TAP questions

Thu Mar 1 12:14:18 CET 2018

Hi Markus,

Thank you for the thorough answers. I'm writing my own stuff because we use SQL Server and .Net at JHU for many things and I need a library that streamlines data ingestion from a remote web service directly into SQL Server even when data sets are huge. I've eventually worked around all the problems mentioned below in some sort of way, I just wanted to let the community know about these so that a minor revision of the standards could clarify these issues.

The remaining issue is identifier quoting and table naming (whether schemaname.tablename is required or simply tablename is enough). This is why: SkyQuery will soon make it possible to write a cross-match query that references TAP sources, as well databases available locally at our db cluster. This requires parsing the queries and resolve the identifiers against the TAP sources. Now, my parser supports identifier quoting for both columns and table names, so I only have unquoted identifiers after the parsing procedure and I have to compose the ADQL queries bases on these that I can send to any TAP endpoint that talks the standard. If can't be sure whether an endpoint understands/requires/tolerates quoting or whether it combines schema names with tables names I can't really make it work with just any endpoint. Do you have any suggestions regarding this issue?

Thanks,

-Laszlo

-----Original Message-----
From: dal-bounces at ivoa.net [mailto:dal-bounces at ivoa.net] On Behalf Of Markus Demleitner
Sent: Thursday, March 1, 2018 10:14 AM
To: dal at ivoa.net
Subject: Re: TAP questions

Hi László,

On Wed, Feb 28, 2018 at 05:35:47PM +0100, Dobos, László wrote:

> 1. The first question is about how schema and table names should be 
> handled by the TAP_SCHEMA view. For instance, the gavo TAP endpoint at

The TAP spec says (TAP 1.1 Draft, p.24:

  The value of the table_name should be the string that is recommended
  for use in querying the table; it may or may not be qualified by
  schema and catalog name(s) depending on the implementation
  requirements.  [...] If the table name is such that the name must be
  quoted (delimited identifier in ADQL) then the value must include the
  quotes.

(similar, perhaps a bit more amibguous, language is in TAP 1.0).  So, the bottom line is: take what's in table_name and don't touch it.
It's the operator's responsibility to get that right.

> the table_name column and schema_name is separate. It is 
> straightforward to remove the schema name from the table_name column 
> if it is the same as schema_name but it's not so straightforward to 
> compose a query, which, for instance, gets the columns of a given 
> table if I only know the schema name and the table name separately. Or 
> should I go for compatibility across

That should not happen. I've always lobbied for having table_name in tap_schema.columns to be an explicit foreign key into tap_schema.tables, and certainly GloTS handles it like this (because I'd go crazy otherwise).  The TAP spec, as far as I can see, doesn't explicitly require it, but if someone uses different strings in tables.table_name and columns.table_name, they'll not show up in TOPCAT right now.
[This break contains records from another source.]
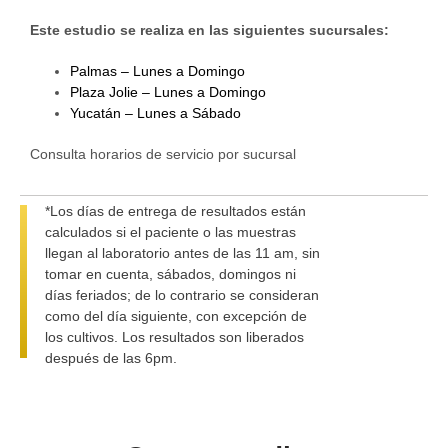
Este estudio se realiza en las siguientes sucursales:
Palmas – Lunes a Domingo
Plaza Jolie – Lunes a Domingo
Yucatán – Lunes a Sábado
Consulta horarios de servicio por sucursal
*Los días de entrega de resultados están
calculados si el paciente o las muestras
llegan al laboratorio antes de las 11 am, sin
tomar en cuenta, sábados, domingos ni
días feriados; de lo contrario se consideran
como del día siguiente, con excepción de
los cultivos. Los resultados son liberados
después de las 6pm.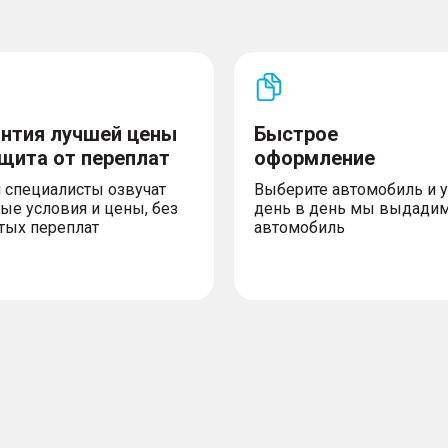
– Система крепления дет
автомобиля кнопкой
– Функция поиска автом
– Система распознавания
нок омывателя
– Шторки безопасности
ием, электроприводом
антия лучшей цены
Быстрое
 света
ащита от переплат
оформление
том
 специалисты озвучат
Выберите автомобиль и 
ие противотуманные
ые условия и цены, без
день в день мы выдади
тых переплат
автомобиль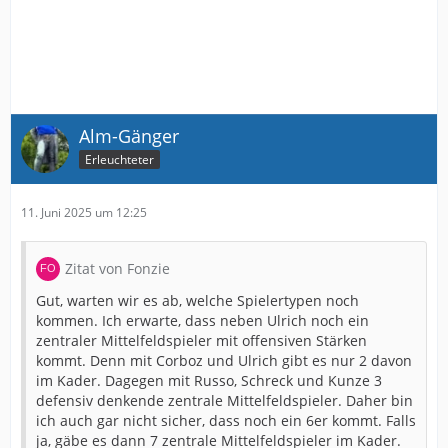
Alm-Gänger
Erleuchteter
11. Juni 2025 um 12:25
Zitat von Fonzie
Gut, warten wir es ab, welche Spielertypen noch
kommen. Ich erwarte, dass neben Ulrich noch ein
zentraler Mittelfeldspieler mit offensiven Stärken
kommt. Denn mit Corboz und Ulrich gibt es nur 2 davon
im Kader. Dagegen mit Russo, Schreck und Kunze 3
defensiv denkende zentrale Mittelfeldspieler. Daher bin
ich auch gar nicht sicher, dass noch ein 6er kommt. Falls
ja, gäbe es dann 7 zentrale Mittelfeldspieler im Kader.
Anyway, there's no sane way to discover the columns otherwise.  So:
again, just don't touch the table_name.

> On the other hand the GAVO tap interface at throws an error for quoted 
> table names while handles quoted columns correctly:
> 
>  
> 
> SELECT  TOP 10 "raj2000", "dej2000" FROM "fk6"."part1" -- results in 
> error "'QuotedName' object has no attribute 'upper'"

Ok, that's a bug, and I'll fix it, but it would still be wrong to wantonly add quotes.  Delimited identifiers have very funky properties, and any number of things can go wrong if you assume fk6="fk6" in a SQL database (starting with the fact that SQL92 requires fk6="FK6" (if anything of that sort) -- but really, there's no telling).

Rule: *never* convert a SQL regular identifier into a delimited identifier unless you know what you're doing and why.  Which essentially is never the case with TAP/ADQL.  Use the form provided by TAP_SCHEMA (or, hopefully equivalently, /tables).

> 3. My third question is about how to deal with missing or wrong xml 
> namespaces. This is often an issue with /capabilities. For example, a 
> number of services (at least 
> http://heasarc.gsfc.nasa.gov:80/xamin/vo/tajp) returns an xml with the 
> namespace http://www.ivoa.net/xml/TAP/v1.0 which gives me a 404. Is it 
> something that's allowed by the standard or I'm supposed to come

While namespace URIs don't need to resolve in general, IVOA ones do, so if they point nowhere, they're probably wrong.  In this case, it should be

http://www.ivoa.net/xml/TAPRegExt/v1.0

The standards-compliant way to handle bad namespace URIs is to fail; as far as XML is concerned the type

{http://www.ivoa.net/xml/TAP/v1.0}TableAccess

(as declared by xamin now) has no relationship whatsoever to the type

{http://www.ivoa.net/xml/TAPRegExt/v1.0}TableAccess

that the standard mentions and that clients should expect.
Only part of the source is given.